While you may not be posting images of millions worth in diamonds, don’t think people aren’t watching. Limit posting information about high-value items you own and especially details that could help strangers figure out when you won’t be at home.
Have Your Mail Collected On Vacation
Just like the flyers on doors, uncollected mail is a significant indicator that nobody is at your house. If you plan to go on a trip, make sure you have someone to come and pick up your mail and flyers every day. Not only will this prevent mail from being stolen, but it will also make it look like people are home. Ask your neighbors to also be on the lookout for suspicious activity while you are away.
Keep Garage Doors Closed
Open garage doors are a giant invitation that says come in and steal my valuables. When burglars case homes, they are looking for quick and easy opportunities. An open garage provides a burglar an easy opportunity to quickly run in and steal everything from golf clubs to power tools (3). As a side note, also make sure to lock your car in your driveway. Burglars can use the technology in a modern car to gain access to your home or check your GPS to see when you are away from the house and where you go.

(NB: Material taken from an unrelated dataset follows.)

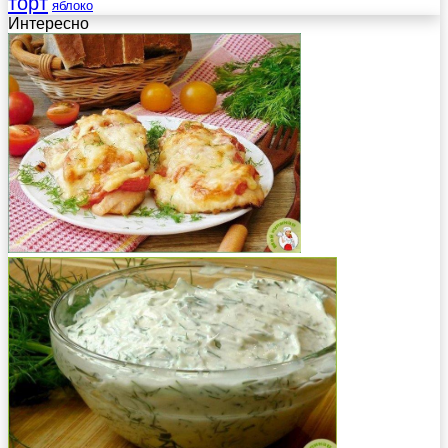
торт
яблоко
Интересно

Most offenders... avoid alarms [and video] altogether and, upon encountering such devices abandon all thought of attacking a dwelling.
- Richard T. Wright, Board of Regent’s Professor of Criminal Justice and Criminology, Georgia State University
Install A Video Doorbell App
We’ve established that most home burglaries happen when you are away from your home. But, the reality is that you can’t watch your property 24/7. Thankfully, there is technology that can help. When a burglar is thinking of breaking in, one of the most common tricks is to ring the bell.
With traditional signals, if you aren’t home, you won’t know about it. Something you can do to solve this problem is to install a door camera. This works by alerting you on your phone when people ring the bell. So, even if you are away from your home, you can respond and look for signs of suspicious activity.
Your home is where your loved ones reside and feel safe. But, when burglars are in your neighborhood scoping your home and looking for signs of easy access, it is disconcerting. Home burglary statistics are not any more reassuring, with over 3,000 break ins happening each day in the US.
While you can’t stop people from scoping your home, you can deter them from breaking in. Protecting your windows and door with alarms and surveillance is a good start. But being aware of signs of suspicious activity and knowing when to alert law enforcement is ultimately the best way to avoid being the target of burglars.